Jo Swinson (LibDem). ©AFP

Après avoir brièvement fait jeu égal avec le Labour, le parti LibDem s’est effondré dans les sondages. L’espace au centre de l’échiquier politique britannique semblait pourtant vaste.

Tout semblait possible il y a encore six semaines, lorsque Boris Johnson continuait de cacher son jeu face à l’UE, et que le LibDem avait de meilleures intentions de vote que le Labour. Mais les ambitions de la jeune leader du parti centriste et europhile, Jo Swinson, se sont effondrées en même temps que la conclusion de l’accord de Johnson avec l’UE. Les intentions de vote en faveur du LibDem sont retombées à 11-13%, contre 28-30% pour le Labour et 42-45% pour le Parti conservateur.

Comme en 2017, la question du Brexit est passée au second plan, alors qu’elle gangrène les activités du Parlement depuis trois ans. La campagne peut être schématisée ainsi: Johnson axe son discours global sur la nécessité de finaliser la validation de l’accord du Brexit, qui est bloqué en deuxième lecture au Parlement; Jeremy Corbyn calque sa stratégie sur celle de 2017, qui consiste à fuir les enjeux liés au Brexit et à organiser l’économie du pays autour du soin à la personne. Jo Swinson a le mauvais rôle, celui qui consiste à retarder encore la validation du Brexit, malgré la fatigue générale qui est perceptible, et à maintenir la compétitivité de l’économie, ce qui implique d’être plutôt du côté des entreprises.

11%
Les intentions de vote en faveur du LibDem ne cessent de reculer ces derniers jours, avoisinant désormais 11% seulement.

Comme Macron en France, elle aurait pu profiter de l’espace vacant laissé entre un populisme de droite et un socialisme rougeâtre, plus basé sur la contestation que sur l’ambition de l’exercice du pouvoir. Swinson a au contraire été écartelée par les deux forces historiques d’un système à bout de souffle.

Un système qui n’a pas peur des paradoxes. Il y a quelques semaines, les médias et les principaux groupes politiques s’élevaient contre la suspension pour cinq semaines du Parlement britannique, décidée par Boris Johnson et finalement jugée illégale par la Cour suprême. Le Premier ministre souhaitait que le Royaume-Uni se présente en ordre de bataille face aux négociateurs européens, en espérant que ses menaces de "no deal" produisent leur effet.

Discutable

La manœuvre de Johnson n’était pas glorieuse. Mais la façon dont la campagne pour l’élection générale du 12 décembre est organisée est tout autant discutable. Six débats télévisés sont programmés. Les deux principaux, le premier (qui devait avoir lieu ce mardi soir) et le dernier, n’opposent que les deux leaders des deux principaux partis, Boris Johnson et Jeremy Corbyn.

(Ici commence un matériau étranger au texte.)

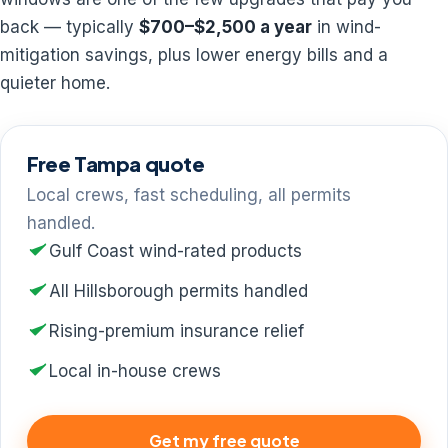
back — typically
$700–$2,500 a year
in wind-
mitigation savings, plus lower energy bills and a
quieter home.
Free Tampa quote
Local crews, fast scheduling, all permits
handled.
Gulf Coast wind-rated products
All Hillsborough permits handled
Rising-premium insurance relief
Local in-house crews
Get my free quote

Le LibDem et le SNP ont saisi la justice pour exiger le droit de participer au premier débat, mais n’ont pas obtenu gain de cause.

L’absence du LibDem est à la limite du déni démocratique. En 2010, c’est justement parce qu’il avait eu la possibilité de participer à armes égales aux trois débats télévisés que le leader du LibDem, Nick Clegg, avait pu permettre à son parti de construire une coalition relativement solide de cinq ans avec le Parti conservateur.

Le message adressé aux électeurs est limpide: il faudra choisir entre le parti tory et le parti travailliste. Deux partis tenus par des eurosceptiques, et qui ont pris au piège le LibDem.